DDR5 sticks with capacities more than 64GB will scale as the demand for memory grows in the industry which we expect is not stopping any soon given the deployment of new resource-heavy technologies such as Web3.0, Cloud and so on.
The power management in DDR4 RAM is handled by the motherboard. However, its not the same for DDR5 Memory.
In DDR5 RAM, there is a Power Management Integrated Circuit (PMIC) built right into the RAM itself.

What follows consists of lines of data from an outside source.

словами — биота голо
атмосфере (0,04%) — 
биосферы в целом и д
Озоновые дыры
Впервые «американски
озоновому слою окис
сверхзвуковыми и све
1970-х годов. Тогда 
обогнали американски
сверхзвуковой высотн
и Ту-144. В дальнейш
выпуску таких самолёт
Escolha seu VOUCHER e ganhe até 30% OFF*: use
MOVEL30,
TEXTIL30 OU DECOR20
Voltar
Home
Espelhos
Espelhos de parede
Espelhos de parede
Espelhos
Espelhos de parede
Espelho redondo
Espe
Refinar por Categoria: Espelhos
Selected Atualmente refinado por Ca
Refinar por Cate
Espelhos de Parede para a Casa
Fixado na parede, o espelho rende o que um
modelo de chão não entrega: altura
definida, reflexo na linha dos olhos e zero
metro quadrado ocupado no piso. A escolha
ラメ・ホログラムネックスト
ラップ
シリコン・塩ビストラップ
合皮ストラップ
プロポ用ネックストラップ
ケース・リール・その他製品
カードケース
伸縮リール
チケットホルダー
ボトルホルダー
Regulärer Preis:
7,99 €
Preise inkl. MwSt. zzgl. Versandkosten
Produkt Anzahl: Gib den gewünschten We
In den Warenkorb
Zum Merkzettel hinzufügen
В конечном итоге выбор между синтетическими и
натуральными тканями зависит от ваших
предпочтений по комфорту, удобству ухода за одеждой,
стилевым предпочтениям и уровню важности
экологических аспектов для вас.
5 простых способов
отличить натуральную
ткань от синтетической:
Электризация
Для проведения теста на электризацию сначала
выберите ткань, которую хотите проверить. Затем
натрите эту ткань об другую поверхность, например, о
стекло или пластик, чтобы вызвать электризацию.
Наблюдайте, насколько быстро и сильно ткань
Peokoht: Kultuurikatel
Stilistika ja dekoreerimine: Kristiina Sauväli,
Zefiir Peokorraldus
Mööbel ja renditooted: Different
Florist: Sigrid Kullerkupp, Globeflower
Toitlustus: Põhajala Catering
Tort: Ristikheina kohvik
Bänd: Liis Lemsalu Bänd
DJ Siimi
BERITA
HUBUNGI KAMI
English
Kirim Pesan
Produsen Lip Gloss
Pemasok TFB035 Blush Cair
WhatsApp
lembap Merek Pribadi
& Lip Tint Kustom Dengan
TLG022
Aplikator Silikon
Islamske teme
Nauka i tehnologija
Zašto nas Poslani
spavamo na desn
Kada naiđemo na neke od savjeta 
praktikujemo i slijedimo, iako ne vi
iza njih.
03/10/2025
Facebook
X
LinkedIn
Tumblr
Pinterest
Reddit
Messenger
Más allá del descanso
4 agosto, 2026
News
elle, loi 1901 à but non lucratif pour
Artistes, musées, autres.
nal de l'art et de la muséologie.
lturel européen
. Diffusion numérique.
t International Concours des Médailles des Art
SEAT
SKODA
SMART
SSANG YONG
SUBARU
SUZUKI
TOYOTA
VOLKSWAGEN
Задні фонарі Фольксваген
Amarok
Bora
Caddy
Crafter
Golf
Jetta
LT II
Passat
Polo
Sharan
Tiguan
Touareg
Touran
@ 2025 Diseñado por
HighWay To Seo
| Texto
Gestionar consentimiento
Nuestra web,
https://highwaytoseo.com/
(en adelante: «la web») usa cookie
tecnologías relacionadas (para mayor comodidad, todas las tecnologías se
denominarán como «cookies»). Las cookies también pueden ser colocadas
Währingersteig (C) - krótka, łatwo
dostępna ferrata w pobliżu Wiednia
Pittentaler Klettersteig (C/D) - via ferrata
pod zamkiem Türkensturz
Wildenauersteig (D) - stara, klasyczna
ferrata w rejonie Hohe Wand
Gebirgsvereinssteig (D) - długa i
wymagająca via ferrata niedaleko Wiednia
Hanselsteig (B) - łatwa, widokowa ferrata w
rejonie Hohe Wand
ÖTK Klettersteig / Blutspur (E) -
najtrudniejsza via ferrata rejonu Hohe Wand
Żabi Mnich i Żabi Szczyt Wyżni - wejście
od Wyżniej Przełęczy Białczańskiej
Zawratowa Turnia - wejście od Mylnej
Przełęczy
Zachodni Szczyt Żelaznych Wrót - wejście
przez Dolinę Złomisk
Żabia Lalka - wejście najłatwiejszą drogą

It is responsible for all sorts of power management related functions.
DDR5 also runs at a lower voltage compared to DDR4. It is more noticeable in smaller devices where power management is crucial.

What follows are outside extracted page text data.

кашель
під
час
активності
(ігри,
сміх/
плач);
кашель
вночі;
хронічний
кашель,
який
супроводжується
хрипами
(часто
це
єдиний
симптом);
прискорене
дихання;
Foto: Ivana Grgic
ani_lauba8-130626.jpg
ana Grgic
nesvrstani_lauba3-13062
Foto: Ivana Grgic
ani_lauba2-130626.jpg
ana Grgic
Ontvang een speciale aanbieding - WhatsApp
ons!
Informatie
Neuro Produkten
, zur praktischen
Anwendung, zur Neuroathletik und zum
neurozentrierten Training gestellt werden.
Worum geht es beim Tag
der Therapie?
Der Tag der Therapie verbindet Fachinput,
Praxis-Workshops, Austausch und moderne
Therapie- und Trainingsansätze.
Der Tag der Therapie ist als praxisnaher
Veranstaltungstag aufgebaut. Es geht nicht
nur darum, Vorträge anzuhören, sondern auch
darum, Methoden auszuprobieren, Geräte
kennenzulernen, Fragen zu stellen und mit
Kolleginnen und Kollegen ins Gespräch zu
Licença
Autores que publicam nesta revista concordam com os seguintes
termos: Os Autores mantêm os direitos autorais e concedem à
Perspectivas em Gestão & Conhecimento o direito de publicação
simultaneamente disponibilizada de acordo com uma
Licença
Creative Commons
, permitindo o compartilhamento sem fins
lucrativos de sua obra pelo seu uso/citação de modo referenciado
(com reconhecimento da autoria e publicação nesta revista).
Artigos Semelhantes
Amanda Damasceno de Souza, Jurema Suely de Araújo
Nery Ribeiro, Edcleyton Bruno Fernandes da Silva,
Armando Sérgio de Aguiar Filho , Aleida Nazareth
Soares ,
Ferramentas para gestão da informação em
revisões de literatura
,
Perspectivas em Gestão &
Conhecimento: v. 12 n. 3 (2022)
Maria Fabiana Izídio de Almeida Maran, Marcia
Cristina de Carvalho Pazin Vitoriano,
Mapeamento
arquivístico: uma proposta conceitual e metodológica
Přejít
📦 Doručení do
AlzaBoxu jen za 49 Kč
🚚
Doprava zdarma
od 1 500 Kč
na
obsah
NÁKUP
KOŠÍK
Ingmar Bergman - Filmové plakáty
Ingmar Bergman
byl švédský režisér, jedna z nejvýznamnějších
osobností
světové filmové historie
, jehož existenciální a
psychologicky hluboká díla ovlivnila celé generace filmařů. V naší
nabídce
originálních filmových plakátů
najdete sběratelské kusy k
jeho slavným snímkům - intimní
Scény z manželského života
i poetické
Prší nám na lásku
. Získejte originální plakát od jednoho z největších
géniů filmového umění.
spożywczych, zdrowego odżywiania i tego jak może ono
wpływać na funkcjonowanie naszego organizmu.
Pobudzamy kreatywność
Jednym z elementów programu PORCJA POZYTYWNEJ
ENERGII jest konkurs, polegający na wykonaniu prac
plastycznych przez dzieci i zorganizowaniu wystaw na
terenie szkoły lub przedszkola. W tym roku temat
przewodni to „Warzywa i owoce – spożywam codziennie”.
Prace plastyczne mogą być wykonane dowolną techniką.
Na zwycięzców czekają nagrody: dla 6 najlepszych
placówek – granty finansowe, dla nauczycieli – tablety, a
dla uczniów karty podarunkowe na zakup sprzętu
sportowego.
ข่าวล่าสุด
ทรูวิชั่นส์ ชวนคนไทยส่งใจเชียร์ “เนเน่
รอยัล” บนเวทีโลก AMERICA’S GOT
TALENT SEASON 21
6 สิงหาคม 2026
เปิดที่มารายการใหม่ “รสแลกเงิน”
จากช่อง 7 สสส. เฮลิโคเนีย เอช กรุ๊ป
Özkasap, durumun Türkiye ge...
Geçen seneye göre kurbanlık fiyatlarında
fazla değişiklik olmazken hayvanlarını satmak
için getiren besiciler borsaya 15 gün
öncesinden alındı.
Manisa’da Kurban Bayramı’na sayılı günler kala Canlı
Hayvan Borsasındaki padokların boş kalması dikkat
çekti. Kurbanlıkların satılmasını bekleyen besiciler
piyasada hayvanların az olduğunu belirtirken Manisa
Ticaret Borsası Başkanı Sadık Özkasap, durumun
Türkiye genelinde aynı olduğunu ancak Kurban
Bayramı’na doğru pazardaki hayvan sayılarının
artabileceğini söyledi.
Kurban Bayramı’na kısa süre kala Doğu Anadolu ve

Availability Compatibility and Pricing
DDR5 is rarely available as compared to its more mature predecessor, DDR4. Moreover, DDR5 is STRICTLY compatible with Intel’s “Alder Lake” 12th Gen CPUs ranging from i5-12600K to i9-12600K and their KF counterparts alike.

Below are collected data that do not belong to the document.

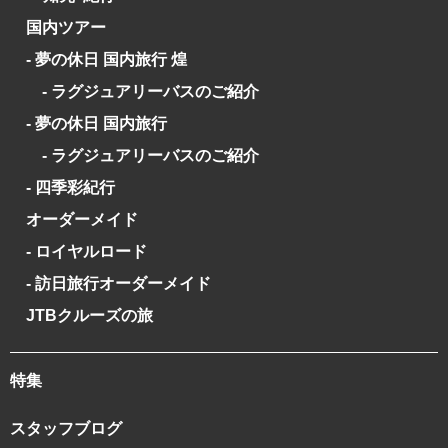
国内ツアー
- 夢の休日 国内旅行 煌
- ラグジュアリーバスのご紹介
- 夢の休日 国内旅行
- ラグジュアリーバスのご紹介
- 四季彩紀行
オーダーメイド
- ロイヤルロード
- 訪日旅行オーダーメイド
JTBクルーズの旅
特集
スタッフブログ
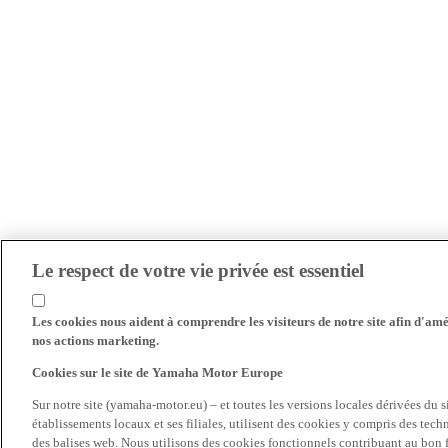
Le respect de votre vie privée est essentiel
Les cookies nous aident à comprendre les visiteurs de notre site afin d'amél
nos actions marketing.
Cookies sur le site de Yamaha Motor Europe
Sur notre site (yamaha-motor.eu) – et toutes les versions locales dérivées du
établissements locaux et ses filiales, utilisent des cookies y compris des tec
des balises web. Nous utilisons des cookies fonctionnels contribuant au bon fo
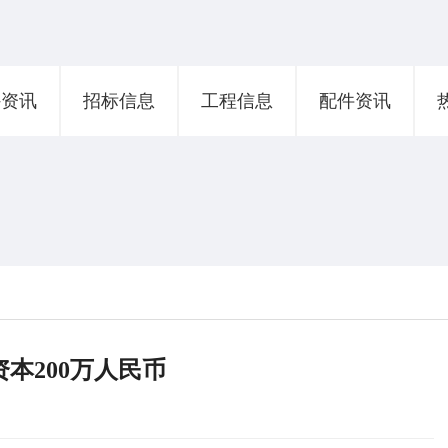
外资讯
招标信息
工程信息
配件资讯
本200万人民币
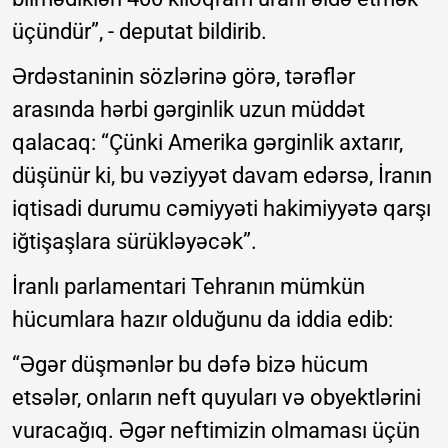
üçündür”, - deputat bildirib.
Ərdəstaninin sözlərinə görə, tərəflər
arasında hərbi gərginlik uzun müddət
qalacaq: “Çünki Amerika gərginlik axtarır,
düşünür ki, bu vəziyyət davam edərsə, İranın
iqtisadi durumu cəmiyyəti hakimiyyətə qarşı
iğtişaşlara sürükləyəcək”.
İranlı parlamentari Tehranın mümkün
hücumlara hazır olduğunu da iddia edib:
“Əgər düşmənlər bu dəfə bizə hücum
etsələr, onların neft quyuları və obyektlərini
vuracağıq. Əgər neftimizin olmaması üçün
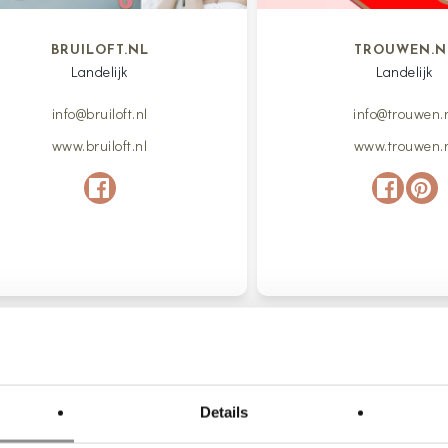
BRUILOFT.NL
TROUWEN.N
Landelijk
Landelijk
info@bruiloft.nl
info@trouwen.
www.bruiloft.nl
www.trouwen.
Details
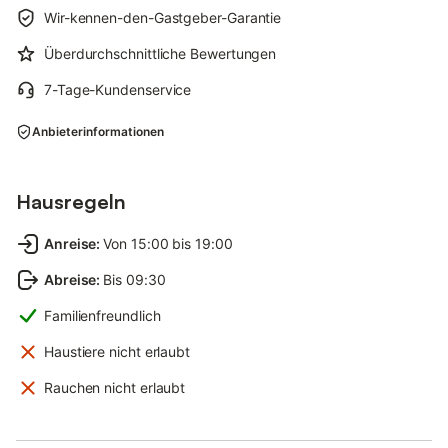
Wir-kennen-den-Gastgeber-Garantie
Überdurchschnittliche Bewertungen
7-Tage-Kundenservice
Anbieterinformationen
Hausregeln
Anreise
:
Von 15:00 bis 19:00
Abreise
:
Bis 09:30
Familienfreundlich
Haustiere nicht erlaubt
Rauchen nicht erlaubt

These CPUs also support DDR4. However, its important to take note that although these CPUs support DDR4 RAM, the motherboard needed to mount these CPUs DO NOT support both DDR4 and DDR5 RAM. So, either you have to settle for a DDR5 compatible version of the motherboard or a DDR4 compatible version.
Talking about the pricing, there is a very significant difference between purchasing a DDR5 Compatible motherboard and a DDR4 compatible motherboard.
Similarly, the price difference between DDR5 and DDR4 RAM is also significant. There is a huge gap between their starter market prices.
So, Should You buy DDR5 RAM?
Well, early adoption of a budding technology is completely your conscious choice. If you have the funds and are lucky enough to get hold of stock, you can go for it without any hesitation.
However, when it comes to Do you need to buy or upgrade to DDR5 RAM?
The answer is a simple no because DDR4 is simply enough for the uses of the average consumer. If you have some special plans which require the efficiency and density of DDR5 then that’s a different story altogether.